Libur sekolah telah tiba. Sebagian besar murid-murid pulang kerumah mereka masing-masing, dan student yang telah ditinggal mati oleh ayahnya inipun ingin pulang untuk menemui ibunya. Tapi dia tidak mempunyai uang untuk pulang. Ia menyatakan niatnya itu kepada kakaknya dan kakaknya juga pada saat itu sedang tidak memiliki uang untuk perjalanannya pulang. Murid itu sedih, tapi tidak mengungkapkan dan memberitahukannya kepada siapapun. Dia cenderung menyendiri di kamarnya. Pada masa-masa itu, Svami biasanya akan memanggil semuamurid-murid untuk duduk disebelah kanan pintu bhajan ketika bhajan dimulai. Svami akan memberikan Darshan dengan berjalan keluar-masuk ruang bhajan.

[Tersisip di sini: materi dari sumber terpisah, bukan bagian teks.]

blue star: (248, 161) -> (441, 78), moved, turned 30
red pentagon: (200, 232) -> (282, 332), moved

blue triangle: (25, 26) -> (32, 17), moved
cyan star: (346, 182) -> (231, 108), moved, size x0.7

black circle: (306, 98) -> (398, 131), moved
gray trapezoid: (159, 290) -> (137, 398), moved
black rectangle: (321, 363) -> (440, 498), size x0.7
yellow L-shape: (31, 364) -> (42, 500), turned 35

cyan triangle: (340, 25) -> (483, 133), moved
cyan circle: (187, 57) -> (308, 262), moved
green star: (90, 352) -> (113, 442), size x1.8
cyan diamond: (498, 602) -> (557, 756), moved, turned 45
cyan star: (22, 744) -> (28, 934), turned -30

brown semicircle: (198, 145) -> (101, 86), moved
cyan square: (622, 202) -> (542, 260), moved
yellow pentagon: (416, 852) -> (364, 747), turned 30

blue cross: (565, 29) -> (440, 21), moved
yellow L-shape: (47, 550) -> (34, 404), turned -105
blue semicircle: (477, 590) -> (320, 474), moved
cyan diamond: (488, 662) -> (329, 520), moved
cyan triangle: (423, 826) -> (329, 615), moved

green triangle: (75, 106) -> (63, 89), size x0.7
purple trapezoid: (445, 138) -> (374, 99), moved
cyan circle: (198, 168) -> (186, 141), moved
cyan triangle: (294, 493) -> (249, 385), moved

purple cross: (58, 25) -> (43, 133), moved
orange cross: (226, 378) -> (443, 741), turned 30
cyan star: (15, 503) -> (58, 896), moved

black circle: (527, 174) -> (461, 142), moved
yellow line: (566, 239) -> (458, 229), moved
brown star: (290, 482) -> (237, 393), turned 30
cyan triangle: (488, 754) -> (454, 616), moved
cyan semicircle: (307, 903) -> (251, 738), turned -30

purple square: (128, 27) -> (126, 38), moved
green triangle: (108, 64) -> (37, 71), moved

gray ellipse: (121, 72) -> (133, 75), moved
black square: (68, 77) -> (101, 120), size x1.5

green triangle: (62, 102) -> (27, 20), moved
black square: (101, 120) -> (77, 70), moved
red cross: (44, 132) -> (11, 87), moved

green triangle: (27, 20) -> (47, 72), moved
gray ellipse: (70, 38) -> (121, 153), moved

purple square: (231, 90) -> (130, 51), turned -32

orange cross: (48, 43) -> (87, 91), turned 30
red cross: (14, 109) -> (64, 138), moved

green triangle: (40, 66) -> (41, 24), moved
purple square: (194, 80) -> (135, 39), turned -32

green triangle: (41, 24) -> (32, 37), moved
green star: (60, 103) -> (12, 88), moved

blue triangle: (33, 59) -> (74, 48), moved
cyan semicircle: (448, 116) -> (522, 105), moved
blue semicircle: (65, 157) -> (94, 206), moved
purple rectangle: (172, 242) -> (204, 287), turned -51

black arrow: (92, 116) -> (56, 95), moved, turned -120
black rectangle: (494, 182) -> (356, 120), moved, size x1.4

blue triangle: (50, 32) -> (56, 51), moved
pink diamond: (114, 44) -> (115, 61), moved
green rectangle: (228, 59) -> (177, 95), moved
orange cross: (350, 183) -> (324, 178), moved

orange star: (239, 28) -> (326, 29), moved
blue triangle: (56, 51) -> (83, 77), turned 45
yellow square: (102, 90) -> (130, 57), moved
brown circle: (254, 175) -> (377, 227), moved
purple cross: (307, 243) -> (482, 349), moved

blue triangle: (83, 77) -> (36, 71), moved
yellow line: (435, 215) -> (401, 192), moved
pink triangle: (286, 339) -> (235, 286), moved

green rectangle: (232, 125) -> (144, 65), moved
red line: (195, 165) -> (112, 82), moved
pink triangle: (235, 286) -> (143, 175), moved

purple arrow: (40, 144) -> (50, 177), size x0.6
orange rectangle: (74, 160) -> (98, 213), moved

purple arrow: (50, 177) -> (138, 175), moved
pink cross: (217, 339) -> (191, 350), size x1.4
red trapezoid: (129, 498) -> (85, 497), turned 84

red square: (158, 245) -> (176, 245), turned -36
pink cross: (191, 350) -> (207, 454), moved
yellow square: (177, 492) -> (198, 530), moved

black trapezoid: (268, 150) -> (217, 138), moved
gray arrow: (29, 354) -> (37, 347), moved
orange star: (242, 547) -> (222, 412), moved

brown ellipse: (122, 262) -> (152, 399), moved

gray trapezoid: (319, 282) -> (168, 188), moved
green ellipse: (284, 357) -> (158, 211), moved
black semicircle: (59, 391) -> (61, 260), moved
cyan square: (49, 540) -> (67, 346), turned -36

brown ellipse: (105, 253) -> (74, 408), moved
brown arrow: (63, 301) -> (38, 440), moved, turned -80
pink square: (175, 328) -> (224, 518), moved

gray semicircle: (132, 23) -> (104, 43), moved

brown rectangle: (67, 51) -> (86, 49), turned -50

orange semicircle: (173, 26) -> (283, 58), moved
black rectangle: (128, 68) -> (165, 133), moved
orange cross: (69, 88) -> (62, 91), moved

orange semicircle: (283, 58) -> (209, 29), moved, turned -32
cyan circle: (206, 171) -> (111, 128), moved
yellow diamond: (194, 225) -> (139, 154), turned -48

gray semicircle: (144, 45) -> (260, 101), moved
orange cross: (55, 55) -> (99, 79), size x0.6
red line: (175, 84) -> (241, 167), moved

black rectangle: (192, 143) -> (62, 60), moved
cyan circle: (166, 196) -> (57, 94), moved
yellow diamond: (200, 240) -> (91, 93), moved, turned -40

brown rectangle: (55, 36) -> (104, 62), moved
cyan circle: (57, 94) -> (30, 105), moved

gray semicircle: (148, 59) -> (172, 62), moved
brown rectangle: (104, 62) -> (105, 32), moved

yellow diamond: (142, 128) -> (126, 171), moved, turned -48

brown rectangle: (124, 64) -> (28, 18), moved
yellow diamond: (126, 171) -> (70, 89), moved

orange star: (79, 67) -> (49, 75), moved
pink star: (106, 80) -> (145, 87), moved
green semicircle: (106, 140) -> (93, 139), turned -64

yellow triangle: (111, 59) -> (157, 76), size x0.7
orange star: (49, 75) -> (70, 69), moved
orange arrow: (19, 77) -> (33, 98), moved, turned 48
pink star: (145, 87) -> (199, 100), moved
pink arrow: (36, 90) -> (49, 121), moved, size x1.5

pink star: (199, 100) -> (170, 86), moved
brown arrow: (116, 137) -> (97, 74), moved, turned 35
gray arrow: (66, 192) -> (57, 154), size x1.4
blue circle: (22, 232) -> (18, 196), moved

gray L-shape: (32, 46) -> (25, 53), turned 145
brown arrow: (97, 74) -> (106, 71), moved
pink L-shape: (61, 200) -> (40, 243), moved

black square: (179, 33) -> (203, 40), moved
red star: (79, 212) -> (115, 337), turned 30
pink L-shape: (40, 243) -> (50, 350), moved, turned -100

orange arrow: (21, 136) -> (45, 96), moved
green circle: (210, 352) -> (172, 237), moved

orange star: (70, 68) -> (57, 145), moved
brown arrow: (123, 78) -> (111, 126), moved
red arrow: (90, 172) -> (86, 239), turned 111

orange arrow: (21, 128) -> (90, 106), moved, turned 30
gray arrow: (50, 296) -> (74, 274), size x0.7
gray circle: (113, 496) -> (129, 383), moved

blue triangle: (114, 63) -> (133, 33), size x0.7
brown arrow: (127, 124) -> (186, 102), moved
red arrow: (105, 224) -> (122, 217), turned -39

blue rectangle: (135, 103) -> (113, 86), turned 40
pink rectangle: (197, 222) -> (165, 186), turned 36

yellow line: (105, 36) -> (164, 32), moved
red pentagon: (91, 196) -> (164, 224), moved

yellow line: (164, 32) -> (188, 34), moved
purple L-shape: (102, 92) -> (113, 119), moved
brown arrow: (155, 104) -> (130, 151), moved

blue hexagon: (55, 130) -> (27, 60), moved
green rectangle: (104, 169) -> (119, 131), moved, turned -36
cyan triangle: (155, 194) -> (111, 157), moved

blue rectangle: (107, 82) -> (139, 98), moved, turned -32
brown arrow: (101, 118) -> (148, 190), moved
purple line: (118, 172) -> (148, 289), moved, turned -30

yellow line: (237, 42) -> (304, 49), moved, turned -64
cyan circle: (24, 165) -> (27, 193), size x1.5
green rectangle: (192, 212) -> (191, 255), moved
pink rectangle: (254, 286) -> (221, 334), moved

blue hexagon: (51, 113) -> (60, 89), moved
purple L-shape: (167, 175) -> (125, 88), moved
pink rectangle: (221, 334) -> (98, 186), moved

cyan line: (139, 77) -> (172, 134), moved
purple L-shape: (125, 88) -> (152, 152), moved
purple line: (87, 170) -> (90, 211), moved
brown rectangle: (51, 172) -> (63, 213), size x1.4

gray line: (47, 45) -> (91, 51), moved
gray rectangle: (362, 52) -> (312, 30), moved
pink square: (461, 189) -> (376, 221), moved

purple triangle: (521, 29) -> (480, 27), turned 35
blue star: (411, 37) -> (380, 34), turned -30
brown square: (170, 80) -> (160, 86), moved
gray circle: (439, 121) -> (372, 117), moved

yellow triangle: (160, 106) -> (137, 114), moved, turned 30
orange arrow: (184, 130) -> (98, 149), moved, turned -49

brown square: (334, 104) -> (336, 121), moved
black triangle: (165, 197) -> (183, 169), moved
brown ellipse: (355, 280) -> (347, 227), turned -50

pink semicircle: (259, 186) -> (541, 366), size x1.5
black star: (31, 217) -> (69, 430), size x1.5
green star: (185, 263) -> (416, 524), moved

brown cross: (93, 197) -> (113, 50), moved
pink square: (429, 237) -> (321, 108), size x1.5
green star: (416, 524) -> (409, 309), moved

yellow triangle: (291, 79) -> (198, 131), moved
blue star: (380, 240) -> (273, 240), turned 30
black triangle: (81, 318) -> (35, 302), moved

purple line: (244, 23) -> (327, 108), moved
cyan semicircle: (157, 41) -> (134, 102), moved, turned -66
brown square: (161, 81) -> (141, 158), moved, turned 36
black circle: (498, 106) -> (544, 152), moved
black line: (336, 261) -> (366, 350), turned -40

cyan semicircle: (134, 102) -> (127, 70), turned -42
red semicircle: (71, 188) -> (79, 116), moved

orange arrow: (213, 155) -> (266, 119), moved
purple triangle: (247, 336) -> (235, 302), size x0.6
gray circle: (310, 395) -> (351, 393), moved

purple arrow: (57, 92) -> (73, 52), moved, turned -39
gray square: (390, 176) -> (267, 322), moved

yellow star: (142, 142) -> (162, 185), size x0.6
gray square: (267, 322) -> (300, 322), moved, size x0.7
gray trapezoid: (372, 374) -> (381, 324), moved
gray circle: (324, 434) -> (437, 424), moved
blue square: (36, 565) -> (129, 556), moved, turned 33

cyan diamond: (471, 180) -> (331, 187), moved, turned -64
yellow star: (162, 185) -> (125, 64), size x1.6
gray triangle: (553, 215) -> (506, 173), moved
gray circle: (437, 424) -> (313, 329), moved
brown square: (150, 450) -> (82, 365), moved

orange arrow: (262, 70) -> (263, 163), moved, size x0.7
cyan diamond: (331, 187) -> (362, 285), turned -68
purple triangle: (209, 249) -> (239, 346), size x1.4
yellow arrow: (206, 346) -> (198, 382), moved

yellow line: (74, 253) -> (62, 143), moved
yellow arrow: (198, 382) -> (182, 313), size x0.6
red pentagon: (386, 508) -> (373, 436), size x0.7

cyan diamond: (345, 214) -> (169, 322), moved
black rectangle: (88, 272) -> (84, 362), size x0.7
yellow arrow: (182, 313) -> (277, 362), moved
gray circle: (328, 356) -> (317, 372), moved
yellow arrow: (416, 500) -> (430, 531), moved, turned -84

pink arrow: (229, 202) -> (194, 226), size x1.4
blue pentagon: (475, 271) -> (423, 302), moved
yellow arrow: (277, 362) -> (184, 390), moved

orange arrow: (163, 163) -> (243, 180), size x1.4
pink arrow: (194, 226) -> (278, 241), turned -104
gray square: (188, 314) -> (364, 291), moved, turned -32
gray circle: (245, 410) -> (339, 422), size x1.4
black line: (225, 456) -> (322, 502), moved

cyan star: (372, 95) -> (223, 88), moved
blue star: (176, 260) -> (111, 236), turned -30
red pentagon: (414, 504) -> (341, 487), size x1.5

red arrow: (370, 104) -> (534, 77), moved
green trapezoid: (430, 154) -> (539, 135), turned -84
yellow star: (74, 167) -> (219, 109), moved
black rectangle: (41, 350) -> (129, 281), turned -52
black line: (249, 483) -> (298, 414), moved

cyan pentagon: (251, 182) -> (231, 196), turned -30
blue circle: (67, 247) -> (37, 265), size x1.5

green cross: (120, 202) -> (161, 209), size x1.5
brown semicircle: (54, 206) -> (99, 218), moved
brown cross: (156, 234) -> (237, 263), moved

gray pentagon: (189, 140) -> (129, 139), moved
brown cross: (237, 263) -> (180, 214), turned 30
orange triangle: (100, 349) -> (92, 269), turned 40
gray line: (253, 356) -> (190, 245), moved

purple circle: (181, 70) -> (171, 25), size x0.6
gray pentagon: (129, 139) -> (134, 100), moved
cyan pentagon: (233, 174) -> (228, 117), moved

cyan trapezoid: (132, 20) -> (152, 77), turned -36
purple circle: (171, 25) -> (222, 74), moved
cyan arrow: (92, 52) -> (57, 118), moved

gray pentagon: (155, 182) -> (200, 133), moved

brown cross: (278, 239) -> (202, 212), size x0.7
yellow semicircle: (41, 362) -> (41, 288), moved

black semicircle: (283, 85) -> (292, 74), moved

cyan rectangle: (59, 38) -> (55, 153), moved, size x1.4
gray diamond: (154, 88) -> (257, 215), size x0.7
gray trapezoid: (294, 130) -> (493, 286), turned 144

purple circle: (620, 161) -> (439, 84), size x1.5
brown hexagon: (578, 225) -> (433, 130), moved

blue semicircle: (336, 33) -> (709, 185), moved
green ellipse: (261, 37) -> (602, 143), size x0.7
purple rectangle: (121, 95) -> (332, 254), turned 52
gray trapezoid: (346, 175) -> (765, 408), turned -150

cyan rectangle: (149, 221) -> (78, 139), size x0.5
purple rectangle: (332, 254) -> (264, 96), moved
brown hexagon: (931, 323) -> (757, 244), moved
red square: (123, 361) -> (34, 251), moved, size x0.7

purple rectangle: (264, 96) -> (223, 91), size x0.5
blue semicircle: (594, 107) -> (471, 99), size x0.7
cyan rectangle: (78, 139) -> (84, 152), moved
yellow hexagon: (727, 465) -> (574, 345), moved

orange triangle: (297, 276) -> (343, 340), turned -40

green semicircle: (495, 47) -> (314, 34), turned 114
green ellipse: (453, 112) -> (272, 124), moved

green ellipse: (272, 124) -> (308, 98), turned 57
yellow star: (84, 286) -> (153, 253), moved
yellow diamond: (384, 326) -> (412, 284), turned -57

Pada suatu hari, Svami datang dan langsung duduk disinggasana Beliau dan memandangi kami, kami kemudian bergegas untuk duduk di depan. Beliau kemudian berdiri dan beranjak menuju pintu ruang interview. Dia kemudia memanggil student yang tidak bias pulang itu untuk mengikuti Beliau. Setelah kurang lebih 5 menit lamanya didalam, student itu keluar dengan bergelimang air mata. Kemudian setelah tiba di ruangan, dia menceritakan kejadian di dalam kepada murid-murid yang lain.

Svami memanggilnya untuk masuk kedalam ruang interview dan bertanya : “Aku telah memberitahumu bahwa jika engkau membutuhkan sesuatu, engkau harus memintanya kepada-Ku. Kenapa engkau pergi kepada kakakmu dan memberikannya masalah? Aku tahu kamu ingin pulang untuk menemui ibumu. Engkau seharusnya meminta pada-Ku. APAKAH AKU BUKAN AYAHMU? Kenapa kemudian engkau ragu untuk bertanya pada-Ku tentang apa yang engkau inginkan?”. Svami kemudian memberinya uang untuk perjalanannya pulang untuk menemui ibunya dan menyuruhnya untuk pergi dan menikmati liburannya dengan bahagia….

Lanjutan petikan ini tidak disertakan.